Redelijke waarden voor aardweerstand zijn:
Kraftwerken – 0,5 ohm
EHZ-stations – 1,0 ohm
33KV SS – 2 ohm
DTR-structuren – 5 ohm
Torenvoetweerstand – 10 ohm
Volgens de IE-regels moet men daarvoor een bepaald fundament hebben, volgens de IE-regels moet men de aanraakspanning minder houden dan
Aanbevolen veilige waarde 523 volt
Ifault = maximale stroom bij storingen,
Maximale foutstroom is 100 KVA, de stroom in 100 KVA is ongeveer 100 A; waarbij het percentage impedantie 4% is
Voor een substation van 100 KVA transformator
0,26 ohm is erg laag, kwaliteitswerk moet tijdens de constructie worden gedaan om zo'n waarde van het aardingsysteem te verkrijgen, en de kosten hiervoor zullen zeer hoog zijn.
Daarom staan de elektrische inspecteurs erop dat het ongeveer 1,0 ohm is. Dit lijkt te rechtvaardigen voor stedelijke gebieden. Deze waarde kan 2 ohm zijn in het geval van landelijke gebieden, wat door de meeste autoriteiten wordt aanbevolen.
De waarde van de aardelektrodeweerstand is ook belangrijk met het oog op volledige bescherming door bliksemafleiders tegen bliksem.
De waarde van de aardelektrodeweerstand in dat geval wordt gegeven door de formule
Flitsovergangsspanning van 11 KV = 75 KV, en een bliksemafleider verschuiving = 40 KA.

Bij dit type wordt een gegoten ijzeren plaat van formaat 600 mm × 600 mm × 6,3 mm dik gebruikt als aardeplaat. Deze wordt verbonden met een heetgedoopte GI hoofdaardstrip van formaat 50mm breed × 6mm dik × 2,5 meter lang door middel van moeren, bouten en washers van vereiste grootte. De hoofdaardstrip wordt verbonden met een heetgedoopte GI strip van formaat 40mm × 3mm van de vereiste lengte, afhankelijk van de locatie op de site, tot de aardings-/neutrale verbinding van het apparaat.
De aardeplaat wordt teruggeladen en bedekt met aardingsmateriaal (mengsel van houtskool & zout) over 150mm van alle zes zijden. Het resterende putje wordt teruggeladen met opgegraven aarde. Samen met de aardeplaat wordt er ook een rigid PVC buis van 2,5 meter lang in de aardput geplaatst voor waterdoeleinden om de aardingsweerstand binnen specifieke grenzen te houden.
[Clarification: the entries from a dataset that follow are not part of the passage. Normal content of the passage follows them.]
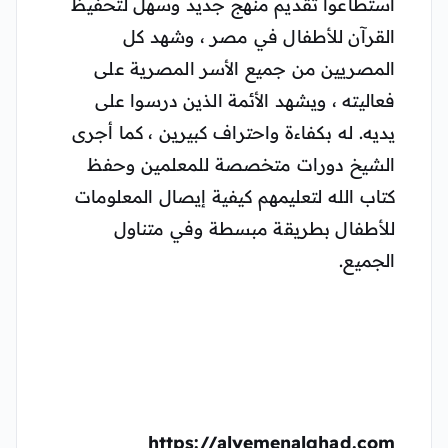
استطاعوا تقديم منهج جديد وسهل لتحفيظ
القرآن للأطفال في مصر ، وشهد كل
المصريين من جميع الأسر المصرية على
فعاليته ، ويشهد الأئمة الذين درسوا على
يديه. له بكفاءة واحتراف كبيرين ، كما أجرى
الشيخ دورات متخصصة للمعلمين وحفظ
كتاب الله لتعليمهم كيفية إيصال المعلومات
للأطفال بطريقة مبسطة وفي متناول
الجميع.
https://alyemenalghad.com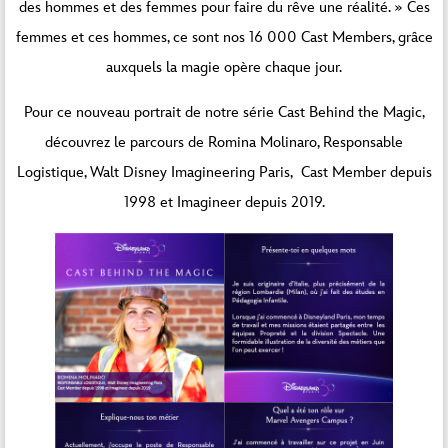
des hommes et des femmes pour faire du rêve une réalité. » Ces
femmes et ces hommes, ce sont nos 16 000 Cast Members, grâce
auxquels la magie opère chaque jour.
Pour ce nouveau portrait de notre série Cast Behind the Magic,
découvrez le parcours de Romina Molinaro, Responsable
Logistique, Walt Disney Imagineering Paris, Cast Member depuis
1998 et Imagineer depuis 2019.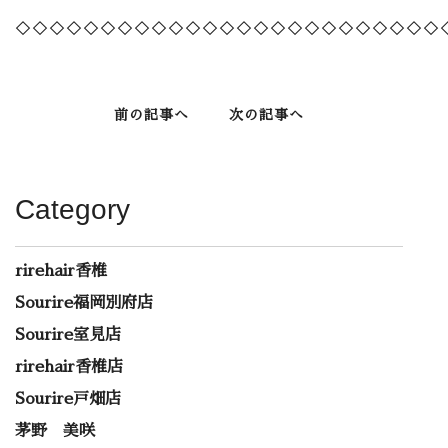
◇◇◇◇◇◇◇◇◇◇◇◇◇◇◇◇◇◇◇◇◇◇◇◇◇
前の記事へ
次の記事へ
Category
rirehair香椎
Sourire福岡別府店
Sourire室見店
rirehair香椎店
Sourire戸畑店
茅野 美咲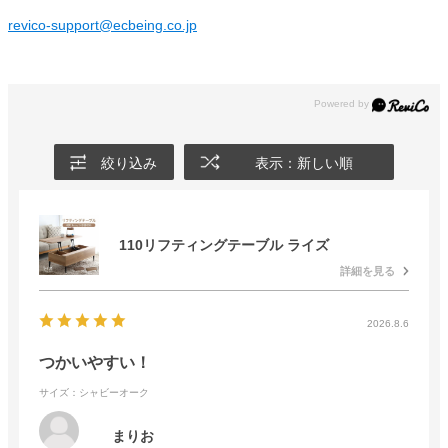
revico-support@ecbeing.co.jp
絞り込み
表示：新しい順
110リフティングテーブル ライズ
詳細を見る
2026.8.6
つかいやすい！
サイズ：シャビーオーク
まりお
Bij deze methode wordt een heetgedoopte GI-buis van formaat 40 mm diameter × 2,5 meter gebruikt voor apparatuuraarding. Deze buis is gepreforeerd op elke interval van 100mm en is getaperd aan de onderkant. Een klem is aan deze buis geweld op 100 mm onder de bovenkant voor het maken van een verbinding met een heetgedoopte GI strip van formaat 40mm × 3mm van de vereiste lengte, afhankelijk van de locatie op de site, tot de aardings-/neutrale verbinding van het apparaat. Op de open eind is een trechter aangebracht voor waterdoeleinden. De aardbuis wordt geplaatst in een 2700 mm diepe put. Een 600mm diameter "farma" van GI-plaat of cementbuis in twee helften wordt rond de buis geplaatst.
Dan wordt de hoekruimte tussen deze "farma" en de aardbuis teruggeladen met afwisselende lagen van 300mm hoogte met zout en houtskool. De overige ruimte buiten de "farma" zal worden teruggeladen met opgegraven aarde. De "farma" wordt geleidelijk omhoog getild naarmate de teruggave vordert.
Zo wordt de put opgevuld tot 300mm onder het grondniveau. Dit resterende deel wordt bedekt door het bouwen van een kleine bakstenen kamer, zodat het open eind van de buis en de verbinding met de hoofdaardbuis toegankelijk zijn wanneer nodig. De kamer wordt afgesloten met een houten/steen deksel. Water wordt in de buis gegoten via het open eind trechter om de aardingsweerstand binnen specifieke grenzen te houden.